Ebola toll continues to rise, outbreak the third worst

Ebola
The death toll from the Ebola outbreak in the Democratic Republic of Congo has climbed to 648. -EPA

The death toll from the Ebola outbreak in the Democratic Republic of Congo has climbed to 648 and the number of confirmed cases to 1830.

According to the latest bulletin issued Saturday by the Ministry of Communication and Media, with data collected up to July 10, the case fatality rate currently stands at 35.4 per cent.

In addition, 780 patients are in hospital isolation and another 285 people have recovered from the disease. The contact tracing rate is 78.1 per cent, authorities said.

The outbreak is concentrated in the eastern provinces of Ituri, North Kivu, and South Kivu.

South Kivu has now surpassed the 42-day threshold without a new confirmed case, a major milestone toward the official declaration of the epidemic's end in the province.

World Health Organisation (WHO) protocols stipulate that an Ebola outbreak can be declared over if no new cases are detected for 42 consecutive days, twice the incubation period.

The outbreak was officially declared on May 15 in Ituri, a province bordering Uganda and South Sudan.

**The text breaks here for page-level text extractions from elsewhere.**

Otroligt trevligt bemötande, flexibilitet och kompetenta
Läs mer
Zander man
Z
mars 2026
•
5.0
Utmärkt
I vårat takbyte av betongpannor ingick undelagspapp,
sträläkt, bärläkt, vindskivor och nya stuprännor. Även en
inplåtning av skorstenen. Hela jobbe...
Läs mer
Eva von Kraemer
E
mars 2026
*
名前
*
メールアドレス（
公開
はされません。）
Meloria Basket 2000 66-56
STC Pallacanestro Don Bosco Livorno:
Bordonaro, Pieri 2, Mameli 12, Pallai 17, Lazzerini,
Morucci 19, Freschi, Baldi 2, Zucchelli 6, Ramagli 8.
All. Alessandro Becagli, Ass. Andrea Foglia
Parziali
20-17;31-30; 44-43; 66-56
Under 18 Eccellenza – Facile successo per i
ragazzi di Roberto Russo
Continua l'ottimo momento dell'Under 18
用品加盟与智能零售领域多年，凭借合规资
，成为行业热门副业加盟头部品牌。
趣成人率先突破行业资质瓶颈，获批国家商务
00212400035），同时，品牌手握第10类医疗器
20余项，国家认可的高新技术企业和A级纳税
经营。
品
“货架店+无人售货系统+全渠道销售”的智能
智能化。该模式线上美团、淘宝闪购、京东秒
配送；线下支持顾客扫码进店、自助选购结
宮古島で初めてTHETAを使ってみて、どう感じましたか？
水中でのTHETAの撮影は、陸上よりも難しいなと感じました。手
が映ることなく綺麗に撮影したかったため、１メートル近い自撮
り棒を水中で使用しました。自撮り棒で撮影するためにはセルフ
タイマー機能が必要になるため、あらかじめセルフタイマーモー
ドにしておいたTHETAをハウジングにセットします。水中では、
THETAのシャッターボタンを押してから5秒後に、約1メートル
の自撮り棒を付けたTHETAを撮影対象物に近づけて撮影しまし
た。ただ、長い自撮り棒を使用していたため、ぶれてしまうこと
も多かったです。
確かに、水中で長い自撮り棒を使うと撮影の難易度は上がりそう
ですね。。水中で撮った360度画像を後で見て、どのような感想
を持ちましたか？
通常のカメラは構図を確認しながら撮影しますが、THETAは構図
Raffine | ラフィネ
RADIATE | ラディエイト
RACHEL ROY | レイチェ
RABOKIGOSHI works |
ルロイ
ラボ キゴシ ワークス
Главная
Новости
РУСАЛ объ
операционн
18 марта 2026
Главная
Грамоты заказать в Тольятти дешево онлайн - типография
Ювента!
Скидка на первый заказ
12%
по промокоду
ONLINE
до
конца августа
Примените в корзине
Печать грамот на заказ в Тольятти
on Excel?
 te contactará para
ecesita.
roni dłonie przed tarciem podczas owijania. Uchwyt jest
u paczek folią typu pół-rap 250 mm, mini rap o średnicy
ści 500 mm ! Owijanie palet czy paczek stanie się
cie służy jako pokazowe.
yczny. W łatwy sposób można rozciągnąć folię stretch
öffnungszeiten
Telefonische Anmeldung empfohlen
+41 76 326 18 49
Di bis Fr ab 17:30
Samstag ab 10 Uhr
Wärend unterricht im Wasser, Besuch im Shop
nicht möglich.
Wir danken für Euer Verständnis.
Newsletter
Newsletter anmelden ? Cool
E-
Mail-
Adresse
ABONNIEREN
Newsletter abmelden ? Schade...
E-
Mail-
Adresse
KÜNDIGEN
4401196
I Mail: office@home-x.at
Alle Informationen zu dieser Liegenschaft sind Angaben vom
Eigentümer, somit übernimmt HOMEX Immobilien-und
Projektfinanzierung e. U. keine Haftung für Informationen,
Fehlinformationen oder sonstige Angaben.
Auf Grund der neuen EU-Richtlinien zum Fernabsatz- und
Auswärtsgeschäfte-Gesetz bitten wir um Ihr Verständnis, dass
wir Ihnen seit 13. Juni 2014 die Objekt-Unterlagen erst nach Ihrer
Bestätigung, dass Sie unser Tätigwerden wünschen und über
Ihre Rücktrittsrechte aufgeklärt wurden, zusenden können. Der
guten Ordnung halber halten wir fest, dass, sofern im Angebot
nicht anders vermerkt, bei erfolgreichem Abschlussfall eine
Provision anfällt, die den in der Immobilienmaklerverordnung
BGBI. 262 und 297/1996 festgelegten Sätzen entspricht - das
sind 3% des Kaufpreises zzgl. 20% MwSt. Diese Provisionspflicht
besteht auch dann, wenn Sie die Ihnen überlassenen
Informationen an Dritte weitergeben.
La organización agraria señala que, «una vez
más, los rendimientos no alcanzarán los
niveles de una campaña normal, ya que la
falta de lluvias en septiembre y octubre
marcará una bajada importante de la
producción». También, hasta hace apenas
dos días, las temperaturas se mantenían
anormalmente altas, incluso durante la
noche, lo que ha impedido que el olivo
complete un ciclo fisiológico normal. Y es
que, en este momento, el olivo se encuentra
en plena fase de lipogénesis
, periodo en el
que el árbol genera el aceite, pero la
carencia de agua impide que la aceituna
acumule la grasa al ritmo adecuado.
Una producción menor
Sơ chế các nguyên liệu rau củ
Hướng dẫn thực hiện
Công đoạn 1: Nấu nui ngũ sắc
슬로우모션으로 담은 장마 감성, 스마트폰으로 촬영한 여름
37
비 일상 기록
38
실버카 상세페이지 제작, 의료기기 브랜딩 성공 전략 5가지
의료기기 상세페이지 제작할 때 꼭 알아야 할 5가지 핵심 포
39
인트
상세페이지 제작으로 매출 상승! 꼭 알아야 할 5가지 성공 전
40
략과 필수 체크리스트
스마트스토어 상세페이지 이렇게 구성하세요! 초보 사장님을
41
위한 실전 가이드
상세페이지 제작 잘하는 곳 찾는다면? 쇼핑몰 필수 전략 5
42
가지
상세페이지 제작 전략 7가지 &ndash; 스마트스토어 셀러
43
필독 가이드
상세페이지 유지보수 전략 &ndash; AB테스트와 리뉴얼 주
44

The epidemic also spread to Uganda, where 20 confirmed cases have been detected, including 15 cases considered imported from the DRC, and among which there have been two deaths.

The outbreak corresponds to the Bundibugyo strain, which has a fatality rate between 30 per cent and 50 per cent and for which there is no authorised vaccine or specific treatment.

The WHO considers the risk of the outbreak spreading in sub-Saharan Africa to be "high," and "low" globally.

The WHO estimates that the virus began circulating in Ituri about two months before the outbreak was confirmed.

It was declared a public health emergency of international concern on May 17.

This is the third worst Ebola epidemic in recorded history and the 17th to affect the DRC.

The current outbreak is second only to the one that struck West Africa between 2014 and 2016, which left about 11,000 dead and 28,000 infected, and another that affected eastern Congo between 2018 and 2020, causing 2299 deaths and 3481 cases.

The Ebola virus is transmitted through direct contact with the bodily fluids of infected people or animals and causes severe hemorrhagic fever, vomiting, diarrhoea, and internal bleeding.